上司の上司が怖い顔して私の前に立ってるんです:1
拝啓、もう起きるくらいの母さんへ
休日行こうって言ってた買い物には行けそうにないです。
今私は縛られた状態で脱線した列車から谷底に落ちていってます。
(落ちていく……)
近づいてくる地面を他人事のように眺めていた。
土の香りがする。
「うう……ぺっぺっ」
口内に入ってきた大量の土を吐き出す、どうも顔から落ちたようだ。
(歯は折れてないわね……)
落下の衝撃で手足の拘束は外れていた。
上を見てみると谷にかかる橋が遥か高くに見える。
(本当によく生きてるな私……)
流石にこれほどの大事故に巻き込まれたのは初めてだ。
(これからどうしよ……)
周りには脱線して落下した列車の車体が地面に突っ込んでいる。
もうイストサインからはかなり離れてしまった、ヴィルヘルム達スパイの件もある。
(最悪線路沿いに帰ろうかな)
辺りはまだ土煙がもうもうと上がっている。
視界は悪いが辺りを少し探ってみた。
すぐ近くの車体の側に誰か倒れている。
「アルフレッド……」
死んでいる。
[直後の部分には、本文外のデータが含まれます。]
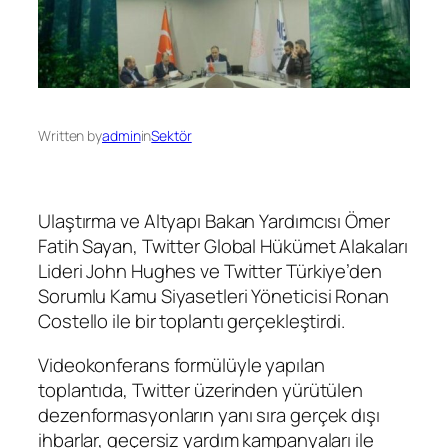
Written by
admin
in
Sektör
Ulaştırma ve Altyapı Bakan Yardımcısı Ömer
Fatih Sayan, Twitter Global Hükümet Alakaları
Lideri John Hughes ve Twitter Türkiye’den
Sorumlu Kamu Siyasetleri Yöneticisi Ronan
Costello ile bir toplantı gerçekleştirdi.
Videokonferans formülüyle yapılan
toplantıda, Twitter üzerinden yürütülen
dezenformasyonların yanı sıra gerçek dışı
ihbarlar, geçersiz yardım kampanyaları ile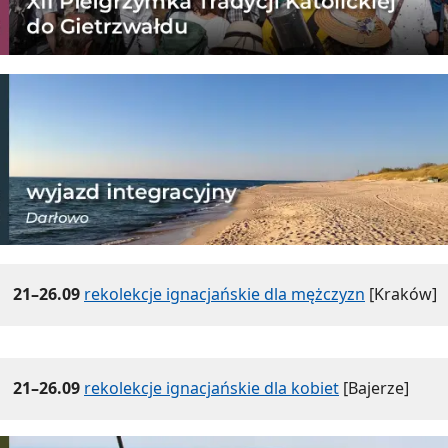
21–26.09
rekolekcje ignacjańskie dla mężczyzn
[Kraków]
21–26.09
rekolekcje ignacjańskie dla kobiet
[Bajerze]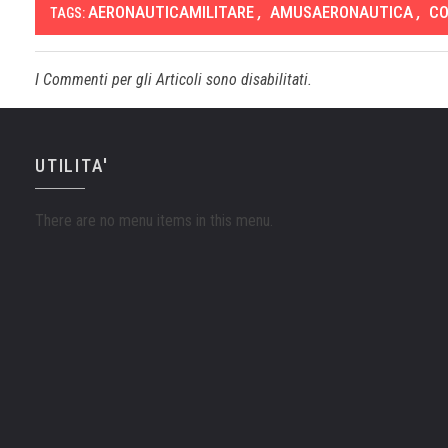
AERONAUTICAMILITARE
,
AMUSAERONAUTICA
,
CO
TAGS:
I Commenti per gli Articoli sono disabilitati.
UTILITA'
There are no menu items in this menu.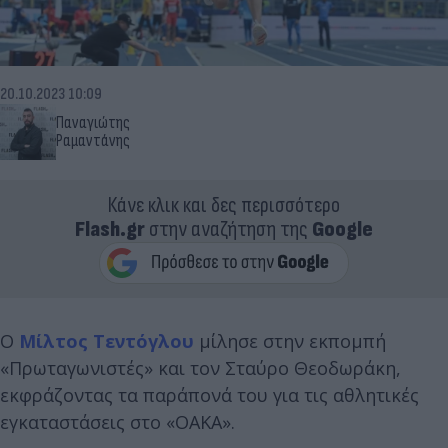
20.10.2023 10:09
Παναγιώτης
Ραμαντάνης
Κάνε κλικ και δες περισσότερο
Flash.gr
στην αναζήτηση της
Google
Ο
Μίλτος Τεντόγλου
μίλησε στην εκπομπή
«Πρωταγωνιστές» και τον Σταύρο Θεοδωράκη,
εκφράζοντας τα παράπονά του για τις αθλητικές
εγκαταστάσεις στο «ΟΑΚΑ».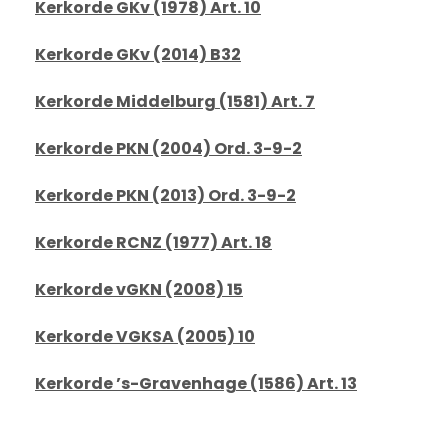
Kerkorde GKv (1978) Art. 10
Kerkorde GKv (2014) B32
Kerkorde Middelburg (1581) Art. 7
Kerkorde PKN (2004) Ord. 3-9-2
Kerkorde PKN (2013) Ord. 3-9-2
Kerkorde RCNZ (1977) Art. 18
Kerkorde vGKN (2008) 15
Kerkorde VGKSA (2005) 10
Kerkorde ’s-Gravenhage (1586) Art. 13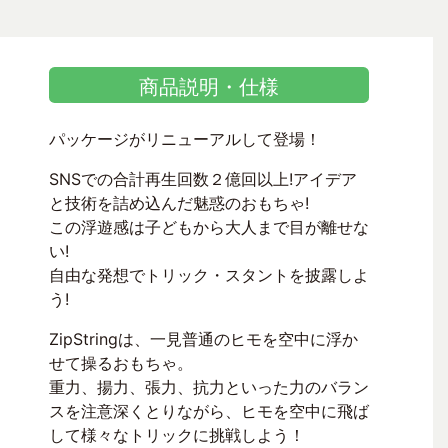
商品説明・仕様
パッケージがリニューアルして登場！
SNSでの合計再生回数２億回以上!アイデア
と技術を詰め込んだ魅惑のおもちゃ!
この浮遊感は子どもから大人まで目が離せな
い!
自由な発想でトリック・スタントを披露しよ
う!
ZipStringは、一見普通のヒモを空中に浮か
せて操るおもちゃ。
重力、揚力、張力、抗力といった力のバラン
スを注意深くとりながら、ヒモを空中に飛ば
して様々なトリックに挑戦しよう！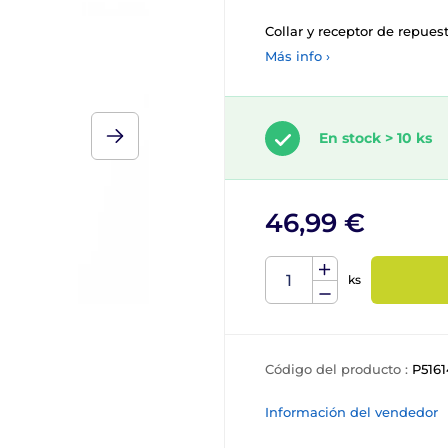
Collar y receptor de repuest
Más info ›
En stock > 10 ks
46,99 €
ks
Código del producto :
P5161
Información del vendedor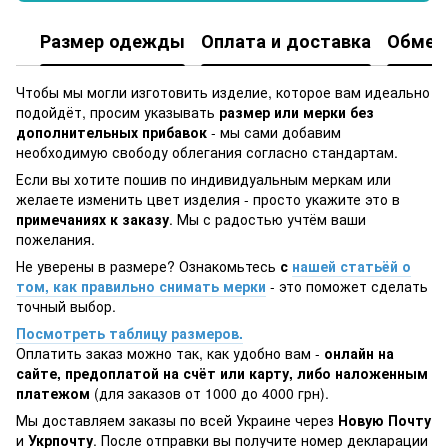
Размер одежды
Оплата и доставка
Обмен 
Чтобы мы могли изготовить изделие, которое вам идеально
подойдёт, просим указывать
размер или мерки без
дополнительных прибавок
- мы сами добавим
необходимую свободу облегания согласно стандартам.
Если вы хотите пошив по индивидуальным меркам или
желаете изменить цвет изделия - просто укажите это в
примечаниях к заказу
. Мы с радостью учтём ваши
пожелания.
Не уверены в размере? Ознакомьтесь
с
нашей статьёй о
том, как правильно снимать мерки
- это поможет сделать
точный выбор.
Посмотреть таблицу размеров.
Оплатить заказ можно так, как удобно вам -
онлайн на
сайте, предоплатой на счёт или карту, либо наложенным
платежом
(для заказов от 1000 до 4000 грн).
Мы доставляем заказы по всей Украине через
Новую Почту
и
Укрпочту
. После отправки вы получите номер декларации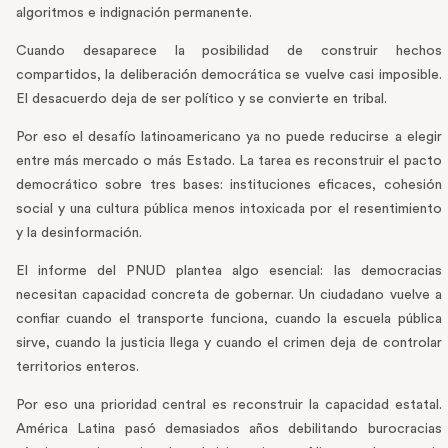
algoritmos e indignación permanente.
Cuando desaparece la posibilidad de construir hechos
compartidos, la deliberación democrática se vuelve casi imposible.
El desacuerdo deja de ser político y se convierte en tribal.
Por eso el desafío latinoamericano ya no puede reducirse a elegir
entre más mercado o más Estado. La tarea es reconstruir el pacto
democrático sobre tres bases: instituciones eficaces, cohesión
social y una cultura pública menos intoxicada por el resentimiento
y la desinformación.
El informe del PNUD plantea algo esencial: las democracias
necesitan capacidad concreta de gobernar. Un ciudadano vuelve a
confiar cuando el transporte funciona, cuando la escuela pública
sirve, cuando la justicia llega y cuando el crimen deja de controlar
territorios enteros.
Por eso una prioridad central es reconstruir la capacidad estatal.
América Latina pasó demasiados años debilitando burocracias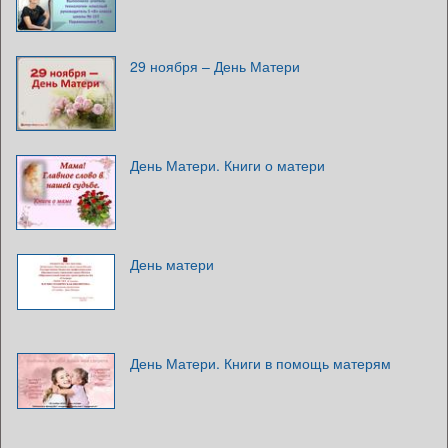
29 ноября – День Матери
День Матери. Книги о матери
День матери
День Матери. Книги в помощь матерям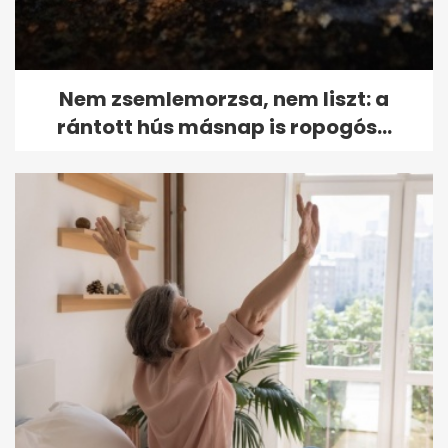
Nem zsemlemorzsa, nem liszt: a
rántott hús másnap is ropogós...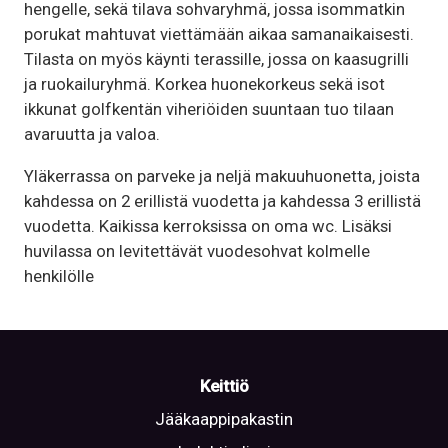
hengelle, sekä tilava sohvaryhmä, jossa isommatkin
porukat mahtuvat viettämään aikaa samanaikaisesti.
Tilasta on myös käynti terassille, jossa on kaasugrilli
ja ruokailuryhmä. Korkea huonekorkeus sekä isot
ikkunat golfkentän viheriöiden suuntaan tuo tilaan
avaruutta ja valoa.
Yläkerrassa on parveke ja neljä makuuhuonetta, joista
kahdessa on 2 erillistä vuodetta ja kahdessa 3 erillistä
vuodetta. Kaikissa kerroksissa on oma wc. Lisäksi
huvilassa on levitettävät vuodesohvat kolmelle
henkilölle
Keittiö
Jääkaappipakastin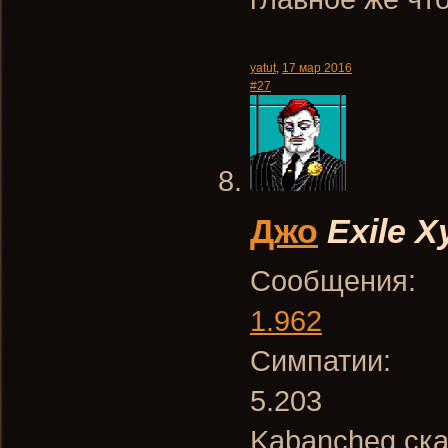
yatut
,
17 мар 2016
#27
Джо
Exile
Х
Сообщения:
1.962
Симпатии:
5.203
Kabancheg ска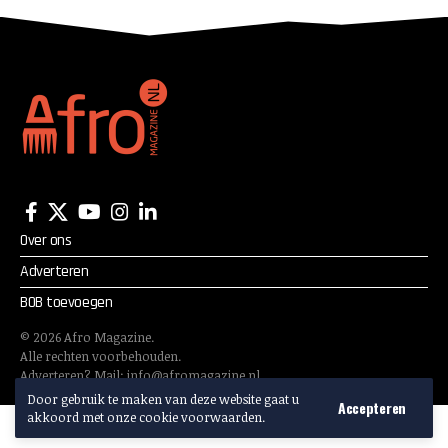
Over ons
Adverteren
BOB toevoegen
©
2026
Afro Magazine.
Alle rechten voorbehouden.
Adverteren? Mail:
info@afromagazine.nl
Door gebruik te maken van deze website gaat u
Accepteren
akkoord met onze cookie voorwaarden.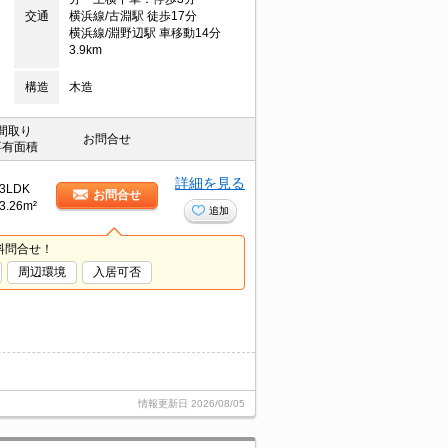
交通
横浜線/古淵駅 徒歩17分
横浜線/淵野辺駅 車移動14分
3.9km
構造
木造
間取り
お問合せ
専有面積
詳細を見る
3LDK
お問合せ
3.26m²
追加
料問合せ！
周辺環境
入居可否
情報更新日
2026/08/05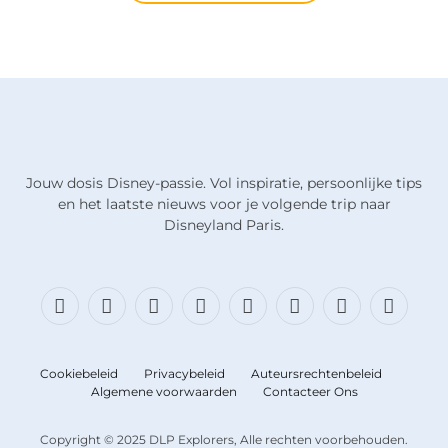
Jouw dosis Disney-passie. Vol inspiratie, persoonlijke tips
en het laatste nieuws voor je volgende trip naar
Disneyland Paris.
Facebook
X
Bluesky
Instagram
Draden
TikTok
Discord
RSS
(Twitter)
Cookiebeleid
Privacybeleid
Auteursrechtenbeleid
Algemene voorwaarden
Contacteer Ons
Copyright © 2025 DLP Explorers, Alle rechten voorbehouden.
頭から血を流し、下半身を落ちた車体に挟まれていた
数瞬前まで話していた人物が死んでいる事に心がざわめく。
「落ち着け私……落ち着け私……もう帰る……線路歩いて帰る……」
遠くから鉄のぶつかり合うような音がした。
(誰か生きてるの……?)
砂埃や落ちた車両のせいで遠くの様子がわからない。
音は一際煙が酷い場所から聞こえてくる。
鉄の音は先頭車両の方から聞こえてくるようだ。
(近付いてる……でも助けを呼ぶような音じゃない……誰かが戦ってる?)
音はどんどん激しくなり、地響きも感じる。
一際大きな激突音が鳴り響き、周囲の煙が晴れた。
(ヴィルヘルム……?生きてたの?それに……)
もう一つの人影がヴィルヘルムに蒼鉄の剣で切り掛かっている。
その人物は漆黒の全身鎧を着込んでいるが、重さなど意に介さぬように剣を振り、俊敏に動き回るヴィルヘルムと剣戟を繰り広げている。
あの鎧には見覚えがあった。
漆黒鉄、最も堅牢で、最も重厚な色鉄の形態。
緋鉄と蒼鉄より長い時間をかけて鍛造されるその金属は、加工にも膨大な時間がかかる。武器ならまだしも全身鎧となれば1つ作り上げるのに5年はかかるだろう。
そんな鎧を身につけられる存在は一握りしかいない。
「騎士グラドミス・アードミルド……!」
イグドラ最強の戦士達、その1人が目の前に居た。